*ASSIGNMENT*. Your task is to print all of the data below exactly, with no pictures included.

..............................

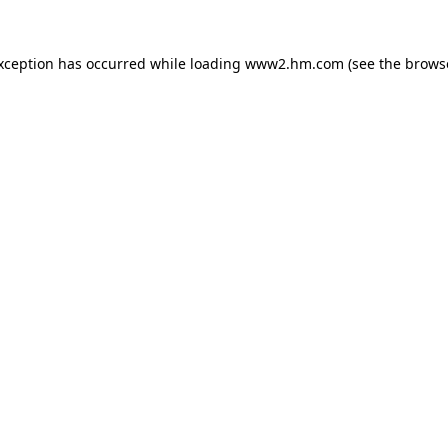
exception has occurred
while loading
www2.hm.com
(see the brows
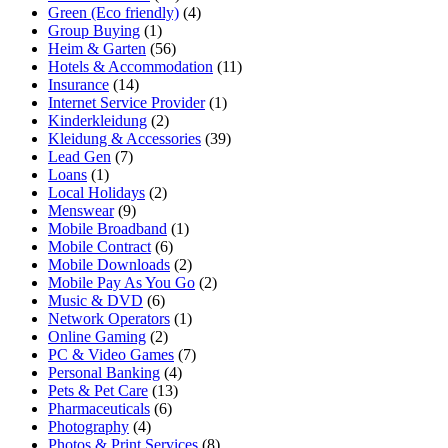
Green (Eco friendly)
(4)
Group Buying
(1)
Heim & Garten
(56)
Hotels & Accommodation
(11)
Insurance
(14)
Internet Service Provider
(1)
Kinderkleidung
(2)
Kleidung & Accessories
(39)
Lead Gen
(7)
Loans
(1)
Local Holidays
(2)
Menswear
(9)
Mobile Broadband
(1)
Mobile Contract
(6)
Mobile Downloads
(2)
Mobile Pay As You Go
(2)
Music & DVD
(6)
Network Operators
(1)
Online Gaming
(2)
PC & Video Games
(7)
Personal Banking
(4)
Pets & Pet Care
(13)
Pharmaceuticals
(6)
Photography
(4)
Photos & Print Services
(8)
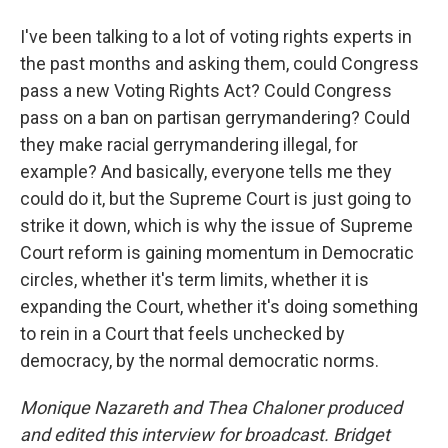
I've been talking to a lot of voting rights experts in
the past months and asking them, could Congress
pass a new Voting Rights Act? Could Congress
pass on a ban on partisan gerrymandering? Could
they make racial gerrymandering illegal, for
example? And basically, everyone tells me they
could do it, but the Supreme Court is just going to
strike it down, which is why the issue of Supreme
Court reform is gaining momentum in Democratic
circles, whether it's term limits, whether it is
expanding the Court, whether it's doing something
to rein in a Court that feels unchecked by
democracy, by the normal democratic norms.
Monique Nazareth
and Thea Chaloner produced
and edited this interview for broadcast. Bridget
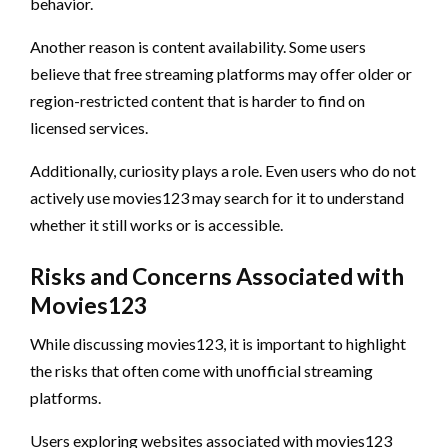
behavior.
Another reason is content availability. Some users
believe that free streaming platforms may offer older or
region-restricted content that is harder to find on
licensed services.
Additionally, curiosity plays a role. Even users who do not
actively use movies123 may search for it to understand
whether it still works or is accessible.
Risks and Concerns Associated with
Movies123
While discussing movies123, it is important to highlight
the risks that often come with unofficial streaming
platforms.
Users exploring websites associated with movies123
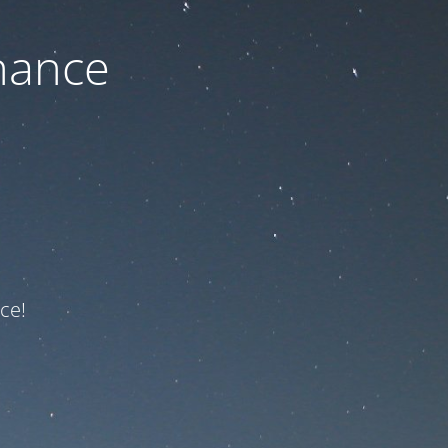
nance
ce!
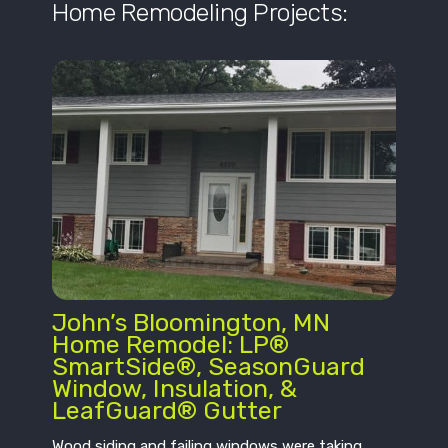
Home Remodeling Projects:
John’s Bloomington, MN
Home Remodel: LP®
SmartSide®, SeasonGuard
Window, Insulation, &
LeafGuard® Gutter
Wood siding and failing windows were taking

..............................

*YOUR RESPONSE*.
exception has occurred
while loading
www2.hm.com
(see the brows
Green (Eco friendly)
(4)
Group Buying
(1)
Heim & Garten
(56)
Hotels & Accommodation
(11)
Insurance
(14)
Internet Service Provider
(1)
Kinderkleidung
(2)
Kleidung & Accessories
(39)
Lead Gen
(7)
Loans
(1)
Local Holidays
(2)
Menswear
(9)
Mobile Broadband
(1)
Mobile Contract
(6)
Mobile Downloads
(2)
Mobile Pay As You Go
(2)
Music & DVD
(6)
Network Operators
(1)
Online Gaming
(2)
PC & Video Games
(7)
Personal Banking
(4)
Pets & Pet Care
(13)
Pharmaceuticals
(6)
Photography
(4)
Photos & Print Services
(8)
I've been talking to a lot of voting rights experts in
the past months and asking them, could Congress
pass a new Voting Rights Act? Could Congress
pass on a ban on partisan gerrymandering? Could
they make racial gerrymandering illegal, for
example? And basically, everyone tells me they
could do it, but the Supreme Court is just going to
strike it down, which is why the issue of Supreme
Court reform is gaining momentum in Democratic
circles, whether it's term limits, whether it is
expanding the Court, whether it's doing something
to rein in a Court that feels unchecked by
democracy, by the normal democratic norms.
Monique Nazareth
and Thea Chaloner produced
and edited this interview for broadcast. Bridget
behavior.
Another reason is content availability. Some users
believe that free streaming platforms may offer older or
region-restricted content that is harder to find on
licensed services.
Additionally, curiosity plays a role. Even users who do not
actively use movies123 may search for it to understand
whether it still works or is accessible.
Risks and Concerns Associated with
Movies123
While discussing movies123, it is important to highlight
the risks that often come with unofficial streaming
platforms.
Users exploring websites associated with movies123
nance
ce!
Home Remodeling Projects:
John’s Bloomington, MN
Home Remodel: LP®
SmartSide®, SeasonGuard
Window, Insulation, &
LeafGuard® Gutter
Wood siding and failing windows were taking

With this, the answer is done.